Working with the Claude API: Authentication, Rate Limits, and Scaling

The Claude API gives you programmatic access to Claude's capabilities — text generation, vision, tool use, and more — for building production applications. This guide covers the practical details of API integration: authentication, handling rate limits, error recovery, and scaling patterns that keep your application reliable and cost-effective.

Authentication

API Keys

Every request to the Claude API requires an API key passed in the x-api-key header:

curl https://api.anthropic.com/v1/messages \
  -H "content-type: application/json" \
  -H "x-api-key: $ANTHROPIC_API_KEY" \
  -H "anthropic-version: 2023-06-01" \
  -d '{
    "model": "claude-sonnet-4-6-20260319",
    "max_tokens": 1024,
    "messages": [{"role": "user", "content": "Hello, Claude"}]
  }'

Generate API keys in the Anthropic Console.

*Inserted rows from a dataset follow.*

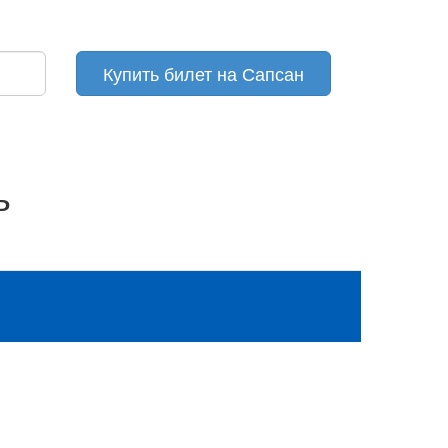
Купить билет на Сапсан
ь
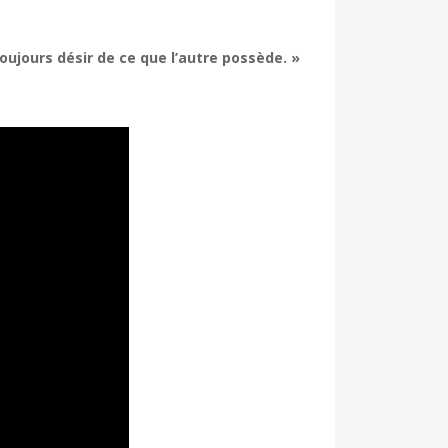
ujours désir de ce que l’autre possède. »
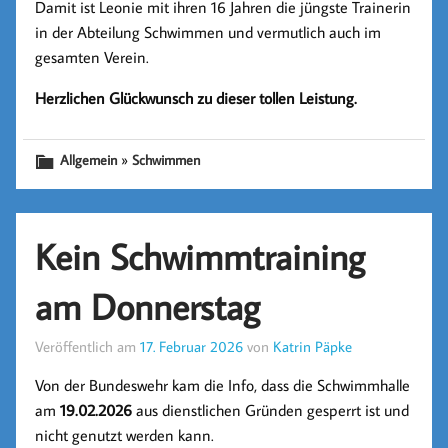
Damit ist Leonie mit ihren 16 Jahren die jüngste Trainerin
in der Abteilung Schwimmen und vermutlich auch im
gesamten Verein.
Herzlichen Glückwunsch zu dieser tollen Leistung.
»
Allgemein
Schwimmen
Kein Schwimmtraining
am Donnerstag
Veröffentlich am
17. Februar 2026
von
Katrin Päpke
Von der Bundeswehr kam die Info, dass die Schwimmhalle
am
19.02.2026
aus dienstlichen Gründen gesperrt ist und
nicht genutzt werden kann.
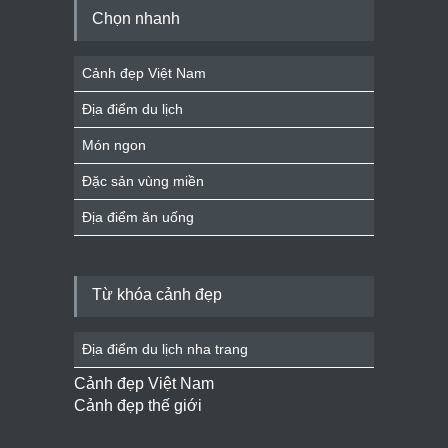
Chọn nhanh
Cảnh đẹp Việt Nam
Địa điểm du lịch
Món ngon
Đặc sản vùng miền
Địa điểm ăn uống
Từ khóa cảnh đẹp
Địa điểm du lịch nha trang
Cảnh đẹp Việt Nam
Cảnh đẹp thế giới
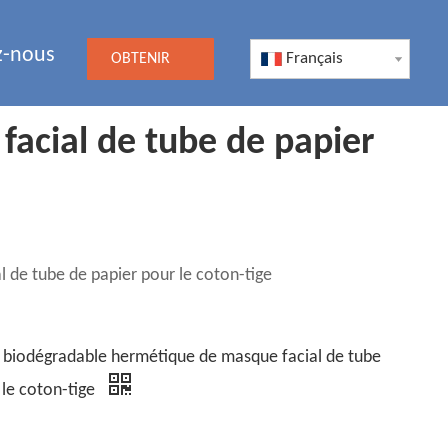
z-nous
Français
OBTENIR
UN DEVIS
acial de tube de papier
 de tube de papier pour le coton-tige
 biodégradable hermétique de masque facial de tube
 le coton-tige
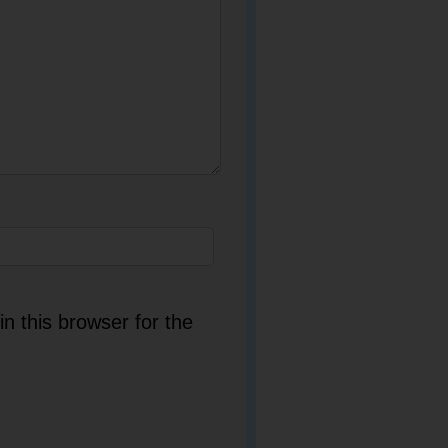
n this browser for the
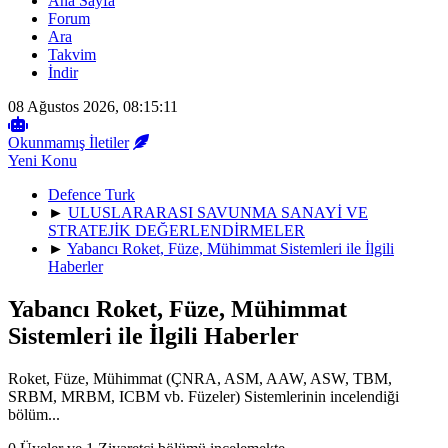
Ana Sayfa
Forum
Ara
Takvim
İndir
08 Ağustos 2026, 08:15:11
Okunmamış İletiler
Yeni Konu
Defence Turk
►
ULUSLARARASI SAVUNMA SANAYİ VE
STRATEJİK DEĞERLENDİRMELER
►
Yabancı Roket, Füze, Mühimmat Sistemleri ile İlgili
Haberler
Yabancı Roket, Füze, Mühimmat
Sistemleri ile İlgili Haberler
Roket, Füze, Mühimmat (ÇNRA, ASM, AAW, ASW, TBM,
SRBM, MRBM, ICBM vb. Füzeler) Sistemlerinin incelendiği
bölüm...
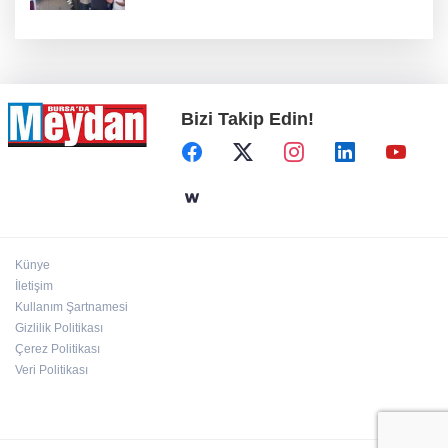
Bizi Takip Edin!
Künye
İletişim
Kullanım Şartnamesi
Gizlilik Politikası
Çerez Politikası
Veri Politikası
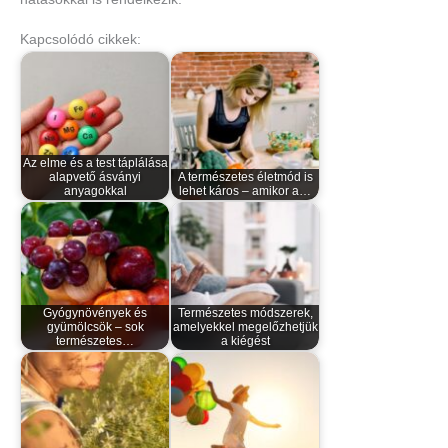
Kapcsolódó cikkek:
Az elme és a test táplálása
alapvető ásványi
A természetes életmód is
anyagokkal
lehet káros – amikor a…
Gyógynövények és
Természetes módszerek,
gyümölcsök – sok
amelyekkel megelőzhetjük
természetes…
a kiégést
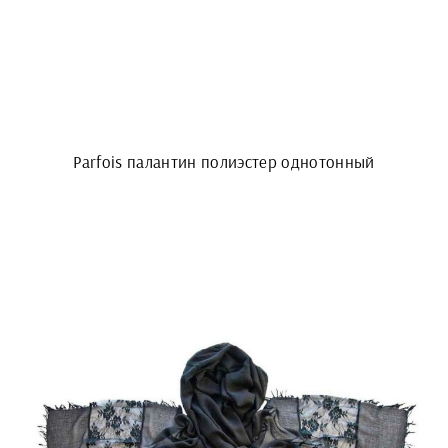
Parfois палантин полиэстер однотонный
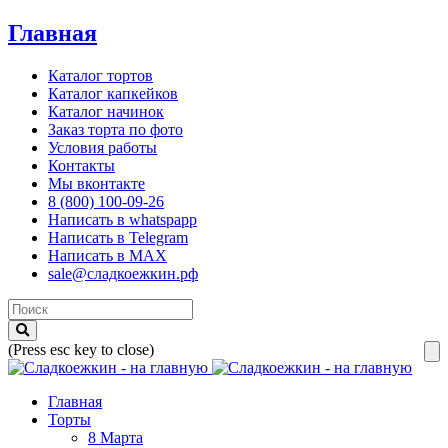
Главная
Каталог тортов
Каталог капкейков
Каталог начинок
Заказ торта по фото
Условия работы
Контакты
Мы вконтакте
8 (800) 100-09-26
Написать в whatspapp
Написать в Telegram
Написать в MAX
sale@сладкоежкин.рф
(Press esc key to close)
Главная
Торты
8 Марта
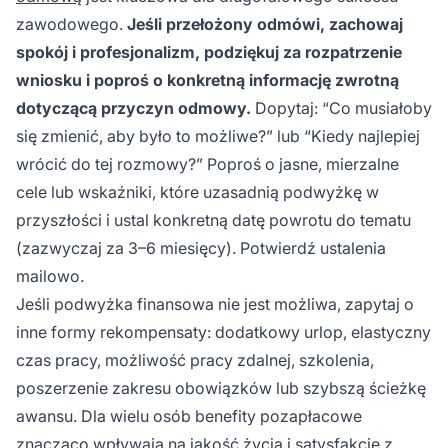
zawodowego.
Jeśli przełożony odmówi, zachowaj
spokój i profesjonalizm, podziękuj za rozpatrzenie
wniosku i poproś o konkretną informację zwrotną
dotyczącą przyczyn odmowy.
Dopytaj: “Co musiałoby
się zmienić, aby było to możliwe?” lub “Kiedy najlepiej
wrócić do tej rozmowy?” Poproś o jasne, mierzalne
cele lub wskaźniki, które uzasadnią podwyżkę w
przyszłości i ustal konkretną datę powrotu do tematu
(zazwyczaj za 3–6 miesięcy). Potwierdź ustalenia
mailowo.
Jeśli podwyżka finansowa nie jest możliwa, zapytaj o
inne formy rekompensaty: dodatkowy urlop, elastyczny
czas pracy, możliwość pracy zdalnej, szkolenia,
poszerzenie zakresu obowiązków lub szybszą ścieżkę
awansu. Dla wielu osób benefity pozapłacowe
znacząco wpływają na jakość życia i satysfakcję z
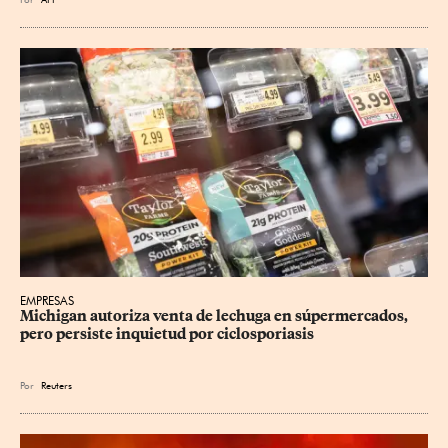
EMPRESAS
Michigan autoriza venta de lechuga en súpermercados, 
pero persiste inquietud por ciclosporiasis
Por
Reuters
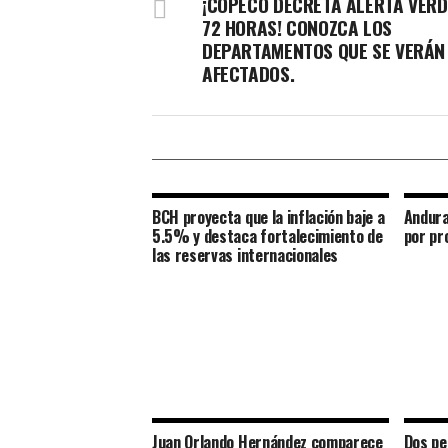
¡COPECO DECRETA ALERTA VERD
72 HORAS! CONOZCA LOS
DEPARTAMENTOS QUE SE VERÁN
AFECTADOS.
BCH proyecta que la inflación baje a
Andura
5.5% y destaca fortalecimiento de
por pr
las reservas internacionales
Juan Orlando Hernández comparece
Dos pe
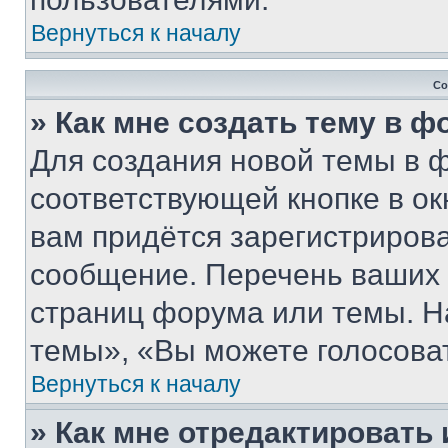
Вернуться к началу
Со
» Как мне создать тему в 
Для создания новой темы в 
соответствующей кнопке в о
вам придётся зарегистрирова
сообщение. Перечень ваших 
страниц форума или темы. Н
темы», «Вы можете голосовать
Вернуться к началу
» Как мне отредактировать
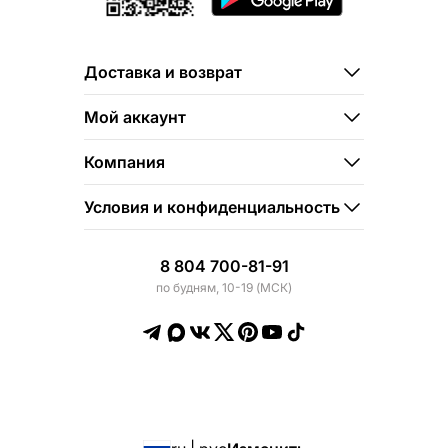
Доставка и возврат
Мой аккаунт
Компания
Условия и конфиденциальность
8 804 700-81-91
по будням, 10-19 (МСК)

Best practices:

Use separate keys per environment — development, staging, production
Rotate keys periodically — especially after team member departures
Never commit keys to version control — use environment variables or a secrets manager
Set key-level permissions — restrict keys to specific models or features when possible

SDK Authentication

The official SDKs read the ANTHROPIC_API_KEY environment variable by default:

# Python
import anthropic
client = anthropic.Anthropic()  # reads ANTHROPIC_API_KEY automatically

# Or pass explicitly
client = anthropic.Anthropic(api_key="sk-ant-...")

// TypeScript
import Anthropic from "@anthropic-ai/sdk";
const client = new Anthropic();  // reads ANTHROPIC_API_KEY automatically

Authentication Errors

Error	Meaning	Fix
`401 Unauthorized`	Invalid or missing API key	Check key is correct and not expired
`403 Forbidden`	Key lacks permission for this operation	Check key permissions in Console

These indicate configuration issues, not service availability problems.

Rate Limits

The Claude API enforces three types of rate limits:

Requests per minute (RPM) — total API calls
Input tokens per minute (ITPM) — tokens sent to Claude
Output tokens per minute (OTPM) — tokens generated by Claude

Rate Limit Tiers

Limits increase as you spend more:

Tier	Requirement	RPM (Sonnet)	ITPM
Tier 1	$5 credit purchase	50	30,000
Tier 2	$40 credit purchase	1,000	80,000
Tier 3	$200 credit purchase	2,000	400,000
Tier 4	$400 credit purchase	4,000	2,000,000

Exact limits vary by model — Opus has lower RPM than Sonnet at the same tier.

Handling 429 Errors

When you exceed a limit, the API returns a 429 Too Many Requests response with:

error.type: "rate_limit_error"
error.message: describes which limit you hit
retry-after header: seconds to wait before retrying

import time
import anthropic

client = anthropic.Anthropic()

def call_with_retry(messages, max_retries=3):
    for attempt in range(max_retries):
        try:
            return client.messages.create(
                model="claude-sonnet-4-6-20260319",
                max_tokens=1024,
                messages=messages,
            )
        except anthropic.RateLimitError as e:
            if attempt == max_retries - 1:
                raise
            retry_after = int(e.response.headers.get("retry-after", 60))
            time.sleep(retry_after)

Rate Limit Best Practices

Implement exponential backoff. Don't hammer the API after a 429 — wait the retry-after duration, then gradually increase wait times on subsequent failures.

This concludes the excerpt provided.